(To do):
Retyping should cover only the lines from the one containing "КОРЗИНА ПУСТА" through the final line of the records, with pictures omitted.
Segment Start: Records for the task
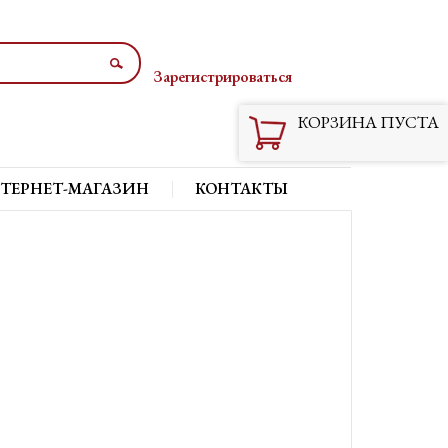
Зарегистрироваться
Вход
КОРЗИНА ПУСТА
ТЕРНЕТ-МАГАЗИН
КОНТАКТЫ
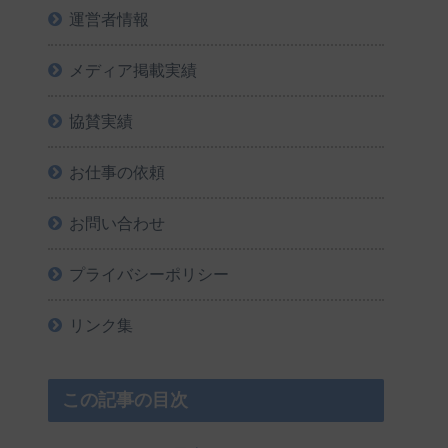
運営者情報
メディア掲載実績
協賛実績
お仕事の依頼
お問い合わせ
プライバシーポリシー
リンク集
この記事の目次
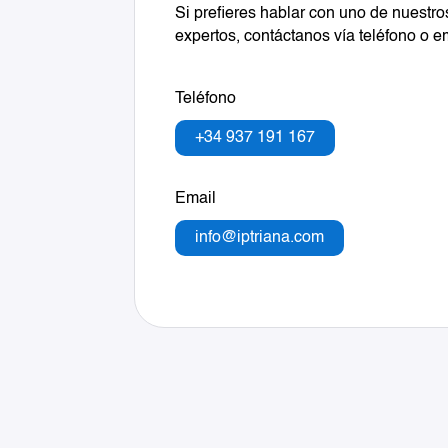
Si prefieres hablar con uno de nuestro
expertos, contáctanos vía teléfono o e
Teléfono
+34 937 191 167
Email
info@iptriana.com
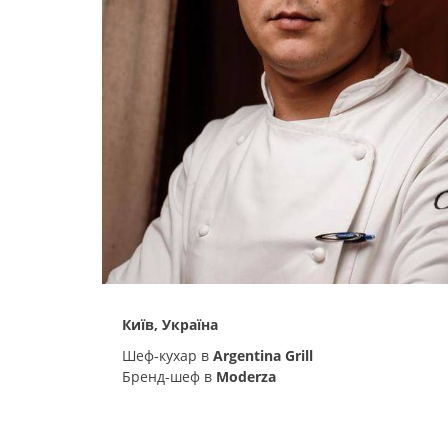
Київ, Україна
Шеф-кухар в
Argentina Grill
Бренд-шеф в
Moderza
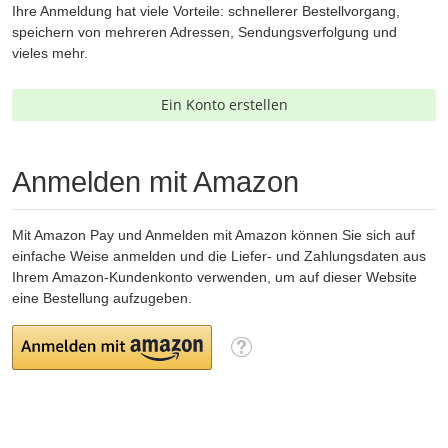
Ihre Anmeldung hat viele Vorteile: schnellerer Bestellvorgang,
speichern von mehreren Adressen, Sendungsverfolgung und
vieles mehr.
Ein Konto erstellen
Anmelden mit Amazon
Mit Amazon Pay und Anmelden mit Amazon können Sie sich auf
einfache Weise anmelden und die Liefer- und Zahlungsdaten aus
Ihrem Amazon-Kundenkonto verwenden, um auf dieser Website
eine Bestellung aufzugeben.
Segment End: Records for the task
(Reply):
КОРЗИНА ПУСТА
ТЕРНЕТ-МАГАЗИН
КОНТАКТЫ
運営者情報
メディア掲載実績
協賛実績
お仕事の依頼
お問い合わせ
プライバシーポリシー
リンク集
この記事の目次
Si prefieres hablar con uno de nuestro
expertos, contáctanos vía teléfono o e
Teléfono
+34 937 191 167
Email
info@iptriana.com
Київ, Україна
Шеф-кухар в
Argentina Grill
Бренд-шеф в
Moderza
Ihre Anmeldung hat viele Vorteile: schnellerer Bestellvorgang,
speichern von mehreren Adressen, Sendungsverfolgung und
vieles mehr.
Ein Konto erstellen
Anmelden mit Amazon
Mit Amazon Pay und Anmelden mit Amazon können Sie sich auf
einfache Weise anmelden und die Liefer- und Zahlungsdaten aus
Ihrem Amazon-Kundenkonto verwenden, um auf dieser Website
eine Bestellung aufzugeben.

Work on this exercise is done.